"I find your review way out of kilter with the meals I have eaten there, as well as several friends. Maybe they did have a bad day. Why not try again?"
This appeared below my post on A Wong from April last year, based on a visit shortly after it opened. In itself, comments like this are not unusual - you're never going to get a complete consensus about a restaurant (not even Tayyabs) and under ordinary circumstances I would have shrugged my shoulders, carried on and never gone back to A Wong. Each to their own, no harm done, let's move on.
Except in the 18 months since my visit, the one thing London hasn't done is move on from A Wong. What was once a murmur of happy contentment from early adopters has turned into a roar of overt approval, from critics, foodies, close friends, basically anyone ever taking the time to eat there. But chief amongst these influencers, as far as I'm concerned, is wine expert and general restaurant spod (I'm sure he won't mind me saying) Zeren Wilson, whose instagram feed from countless dinners there is as good an advertisement for the place than pretty much anything else.
So finally this week, breathlessly expectant along with my five other dining companions (all the better to cover more of the vast menu), I returned to A Wong. And with any luck over the next few paragraphs I'll give you some of the reasons why it's pretty much the best Chinese restaurant in London.

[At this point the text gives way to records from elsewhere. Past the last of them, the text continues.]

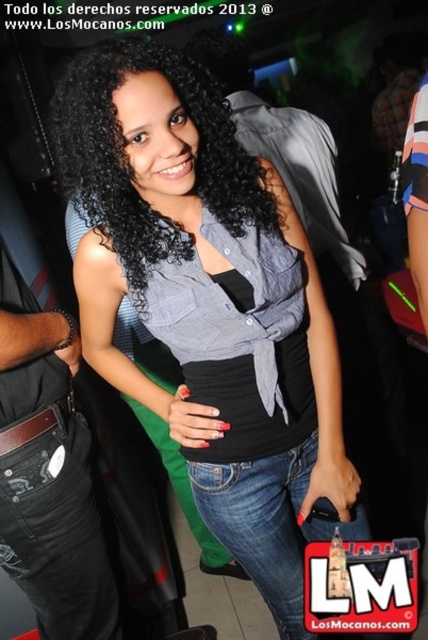 Does point (77, 288) come closer to viewer compared to point (77, 141)?

No, (77, 288) is behind (77, 141).

Who is more distant from viewer, (312, 497) or (92, 136)?

The point (312, 497) is behind.

Who is more forward, (195, 476) or (154, 218)?

Point (154, 218) is more forward.

Where is `denim shirt at center`? The width and height of the screenshot is (428, 640). denim shirt at center is located at coordinates (210, 305).

Is black curly hair at center to the left of gray matte shirt at center from the viewer's perspective?

Indeed, black curly hair at center is positioned on the left side of gray matte shirt at center.

Is point (234, 140) positioned behind point (288, 173)?

No, (234, 140) is closer to viewer.

In order to click on black curly hair at center in this screenshot , I will do `click(127, 161)`.

This screenshot has height=640, width=428. Identify the location of denim shirt at center. (210, 305).

Is the position of denim shirt at center less distant than that of gray matte shirt at center?

Yes.

Who is more forward, (x=308, y=310) or (x=258, y=152)?

Point (x=308, y=310)

Where is `denim shirt at center`? This screenshot has height=640, width=428. denim shirt at center is located at coordinates (210, 305).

Of course, most of those reasons are the food. It's all about the details, such as these two different types of chilli oil, one with tofu and one with some kind of seafood I think. To dip in them, house prawn crackers like nothing you've seen before, studded with interesting spices, topped with finely-diced cubes of astonishing pickled vegetables. Pickled vegetables are something that A Wong does very, very well indeed.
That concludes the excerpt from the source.